In general, those with higher education levels can expect to earn more money over their lifetimes than individuals with only high school diplomas or less, as of 2015. This pattern is consistent throughout the educational ladder, as individuals with advanced degrees generally earn more than four-year program graduates. However, many factors affect earning power, so a degree is not a guarantee of higher earnings.

High school graduates earn around $1.2 million over their lifetimes, according to a 2002 U.S. Census Bureau report. This number pales in comparison to the $2.1 million expected by college graduates, $2.5 million for master's degree holders, $3.4 million for those with doctorates and $4.4 million for those with professional degrees. A 2009 study measuring median incomes by education level arrived at the same conclusion, determining that high school dropouts earn an average of $23,608 annually, while high school graduates earn $32,552, college graduates earn $53,300 and advanced graduates earn $69,056. A 2014 study also found the same correlation.

College graduates are also more likely to keep and find work than their less-educated counterparts. According to the 2009 study cited above, only 5 percent of college graduates were unemployed compared to 15.6 percent of those without a high school diploma. The unemployment percentage steadily decreases as education level rises.

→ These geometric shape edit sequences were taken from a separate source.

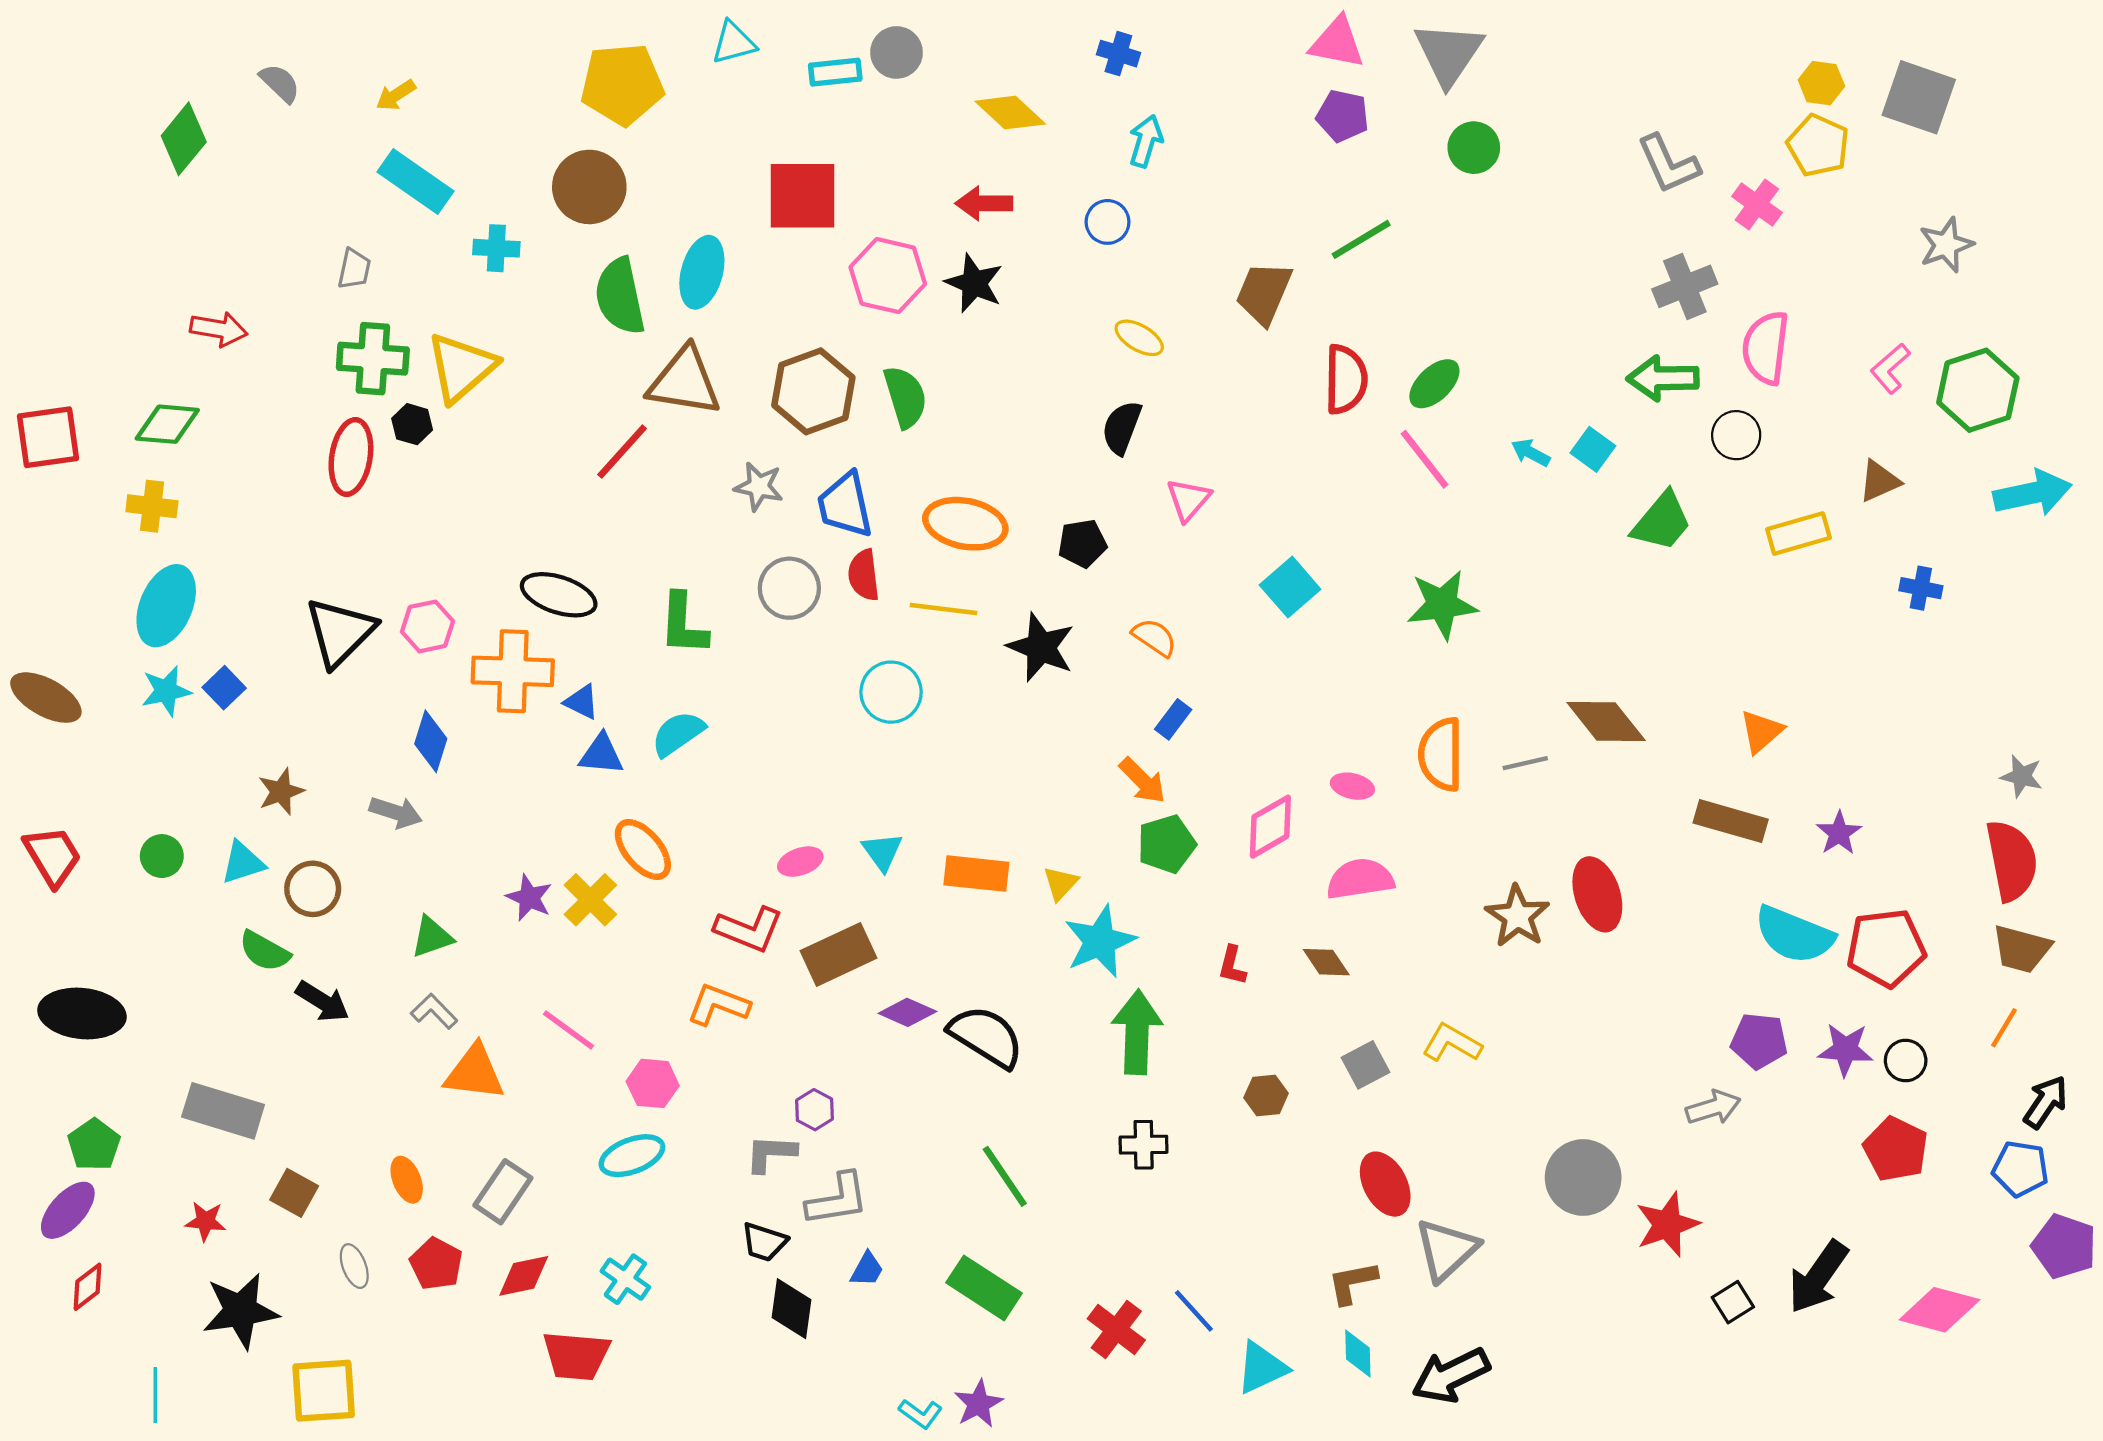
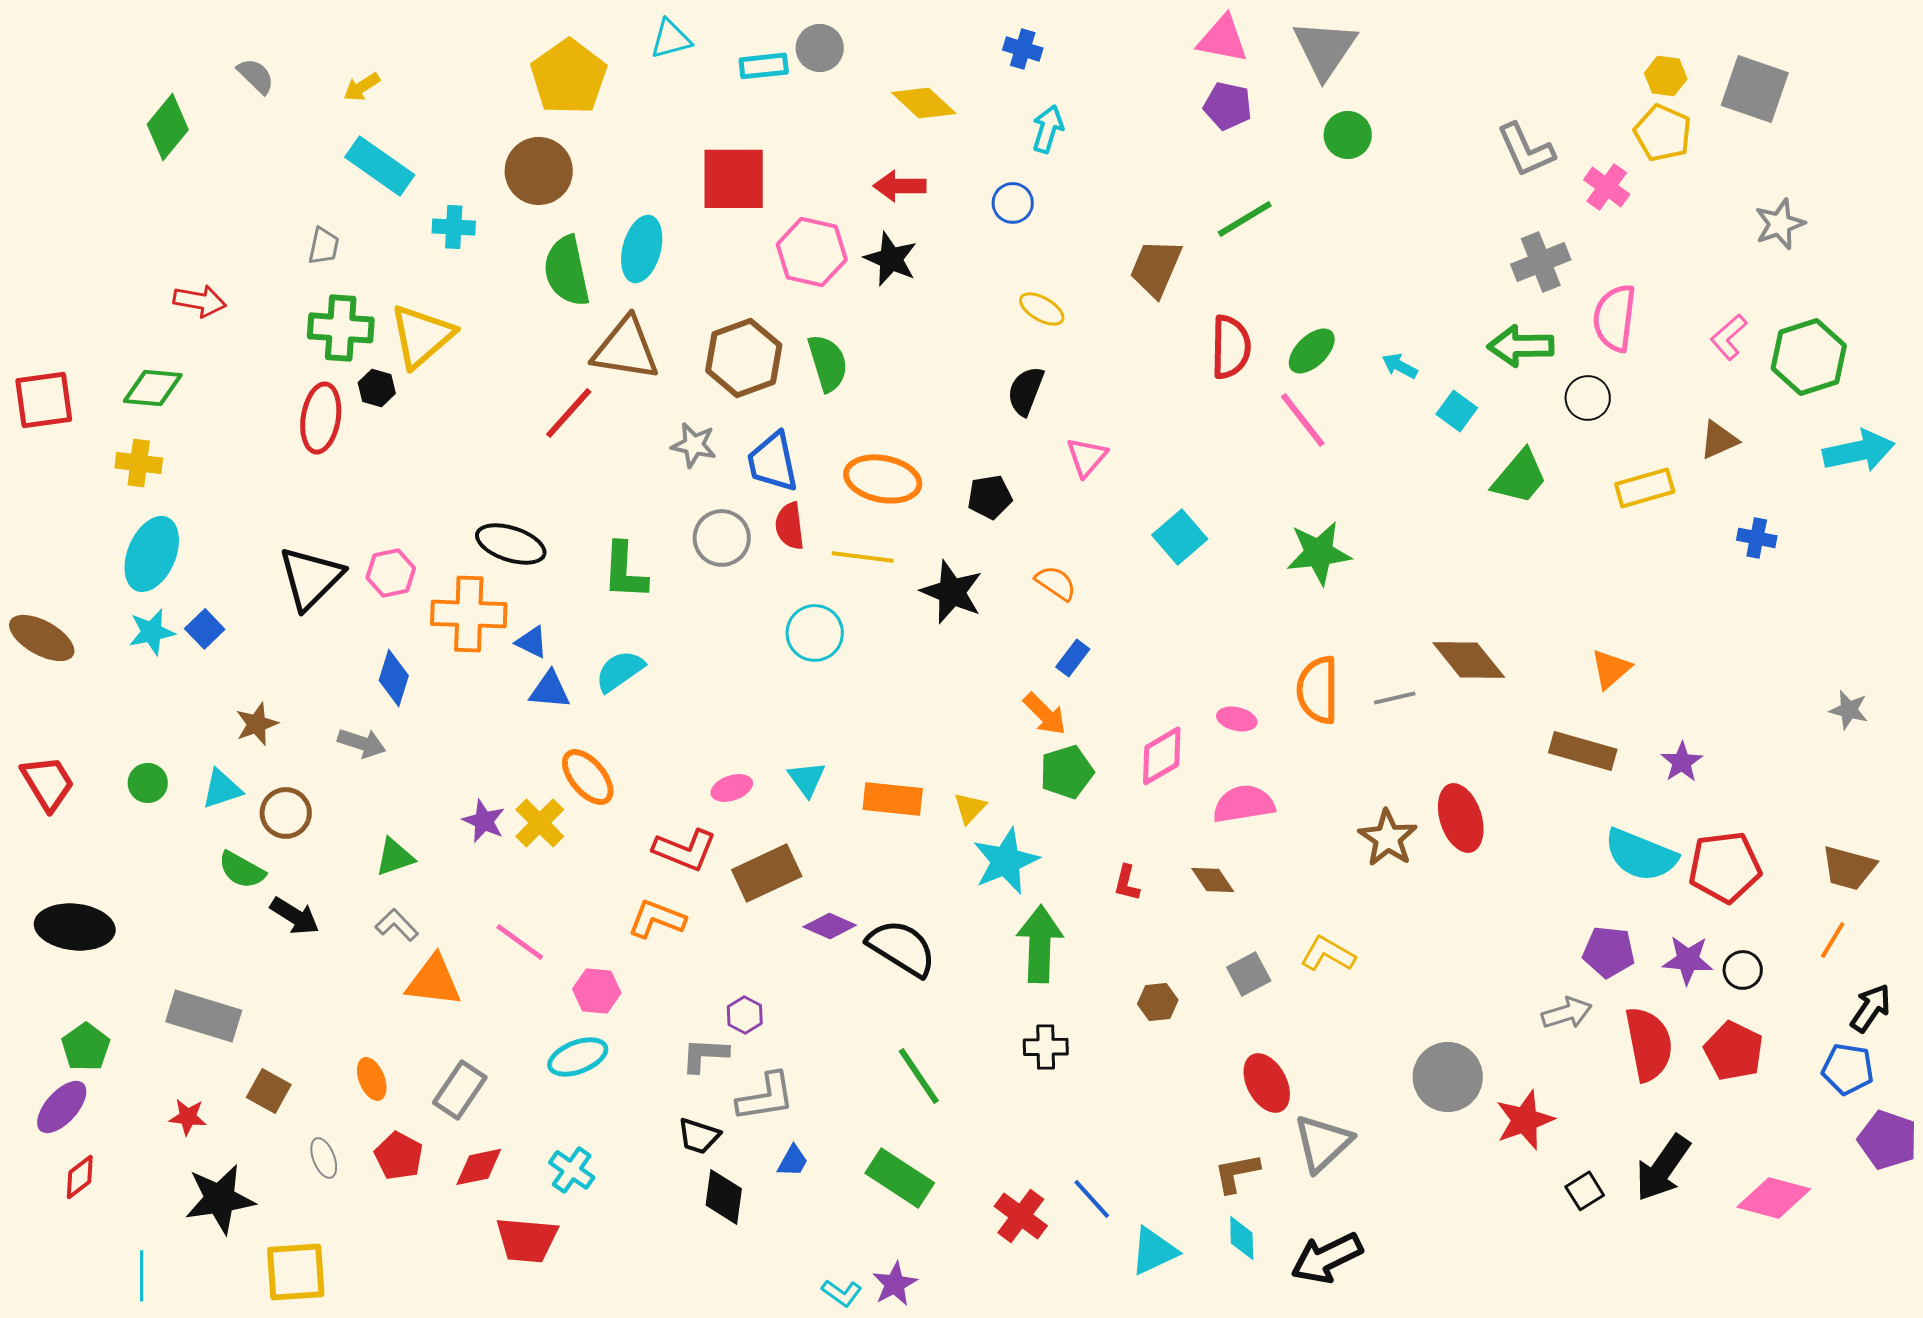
yellow pentagon: (622, 84) -> (569, 77), turned -30
cyan arrow: (1531, 453) -> (1400, 366), moved
red semicircle: (2012, 860) -> (1649, 1044), moved

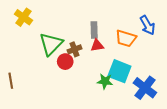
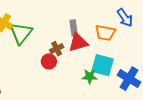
green triangle: (51, 44) -> (21, 33), moved
red triangle: (97, 45) -> (78, 42), size x1.5

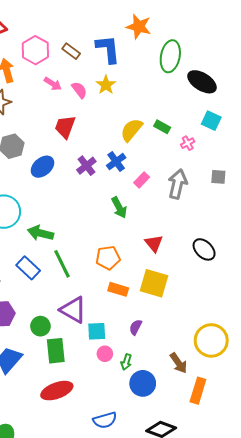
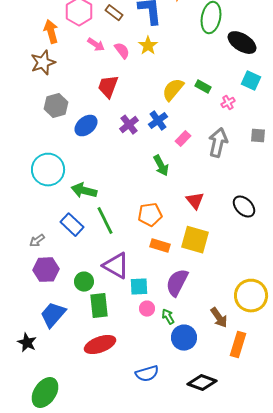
purple semicircle: (136, 327) -> (177, 283), size x1.8
green arrow: (126, 362) -> (168, 317), turned 133

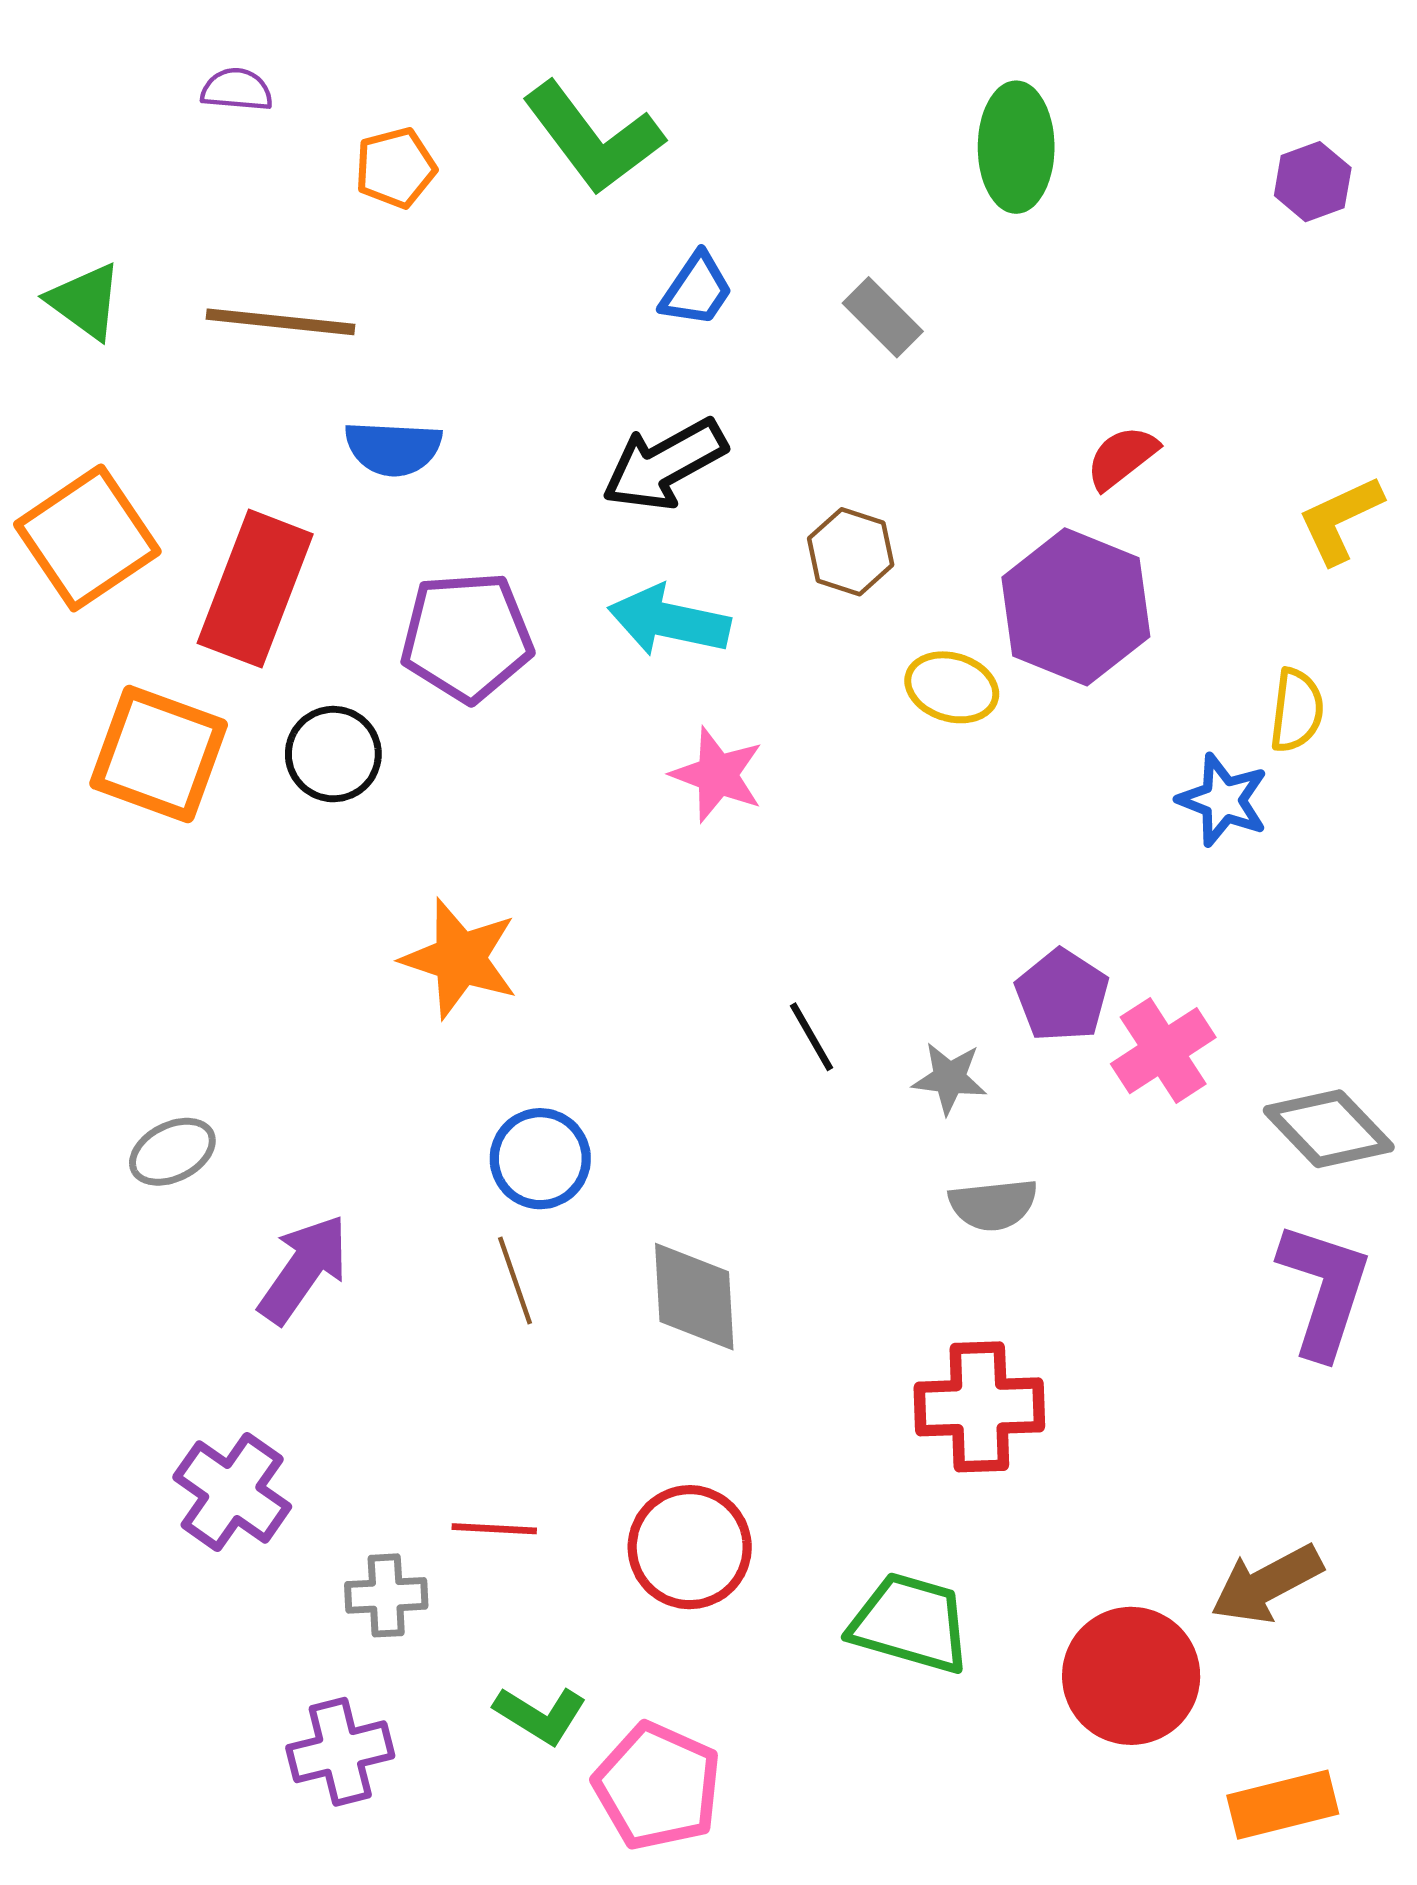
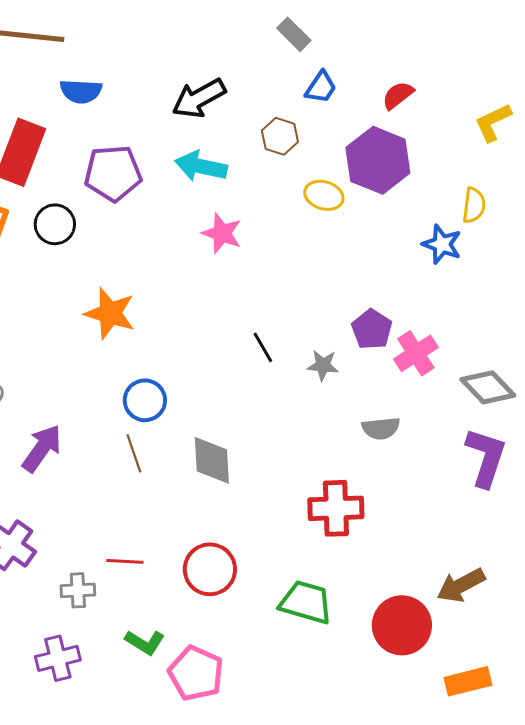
blue trapezoid: (697, 290) -> (321, 87), moved
gray semicircle: (993, 1205) -> (381, 428), moved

Increased education correlates with higher earning potentials for both genders and all racial backgrounds, but studies show that white males benefit the most from the investment. White males with bachelor's degrees earn approximately $1 million more than if they did not graduate from college, while other races average an increase of only $700,000 over their less-educated counterparts. Women see their earning potential increase by 76 percent after graduating college, but men out-earn them by around $2 million at the professional level.